Unlike some anarchists and voluntaryists, I don’t morally condemn voting. I’m with Murray Rothbard on “defensive voting.” The system exists, its overseers are elected, and there’s nothing wrong with the individual slaves choosing, since they’re allowed to, masters less enamored of the whip.
On the other hand, the average elected official receives the active consent of fewer than one in four of the constituents he or she purports to “represent.” There’s something to be said for the possibility of organizing non-voters against the whole charade of “consent.”
So I’m still on the fence. One reason I’m comfortable with voting this year is that it’s likely the least consequential election since the turn of the century and probably for some time before. I know the pundits keep telling you otherwise, but think about it:
The big question this year is whether or not the Republican Party will get to 51 seats in the US Senate.
The Republicans have controlled the US House of Representatives since January of 2011. Since then, not a single bill has become law, nor has a single dime been spent by the US government, without Republican approval.

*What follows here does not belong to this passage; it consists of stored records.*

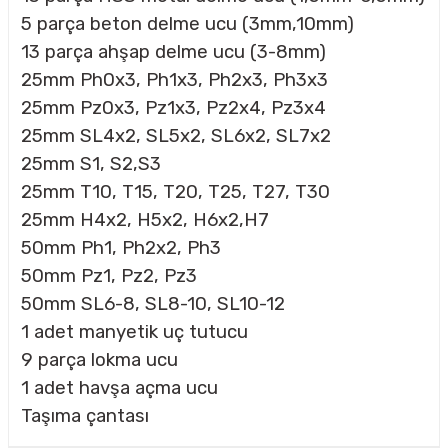
5 parça beton delme ucu (3mm,10mm)
13 parça ahşap delme ucu (3-8mm)
CASI
25mm Ph0x3, Ph1x3, Ph2x3, Ph3x3
25mm Pz0x3, Pz1x3, Pz2x4, Pz3x4
IMLARI
25mm SL4x2, SL5x2, SL6x2, SL7x2
25mm S1, S2,S3
ARI
25mm T10, T15, T20, T25, T27, T30
25mm H4x2, H5x2, H6x2,H7
50mm Ph1, Ph2x2, Ph3
50mm Pz1, Pz2, Pz3
50mm SL6-8, SL8-10, SL10-12
KLARI
1 adet manyetik uç tutucu
9 parça lokma ucu
LARI
1 adet havşa açma ucu
TLERİ
Taşıma çantası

Politically, the last four years were a cooperative Republican/Democrat enterprise. And unless the Republicans win their way to 67 seats in the US Senate and 291 in the US House — neither of which will happen — so that they can override presidential vetoes, that’s the next two years as well.
So go vote. Or stay home and watch reruns of “How I Met Your Mother.” Either way, feel free to complain all you like. I know I will.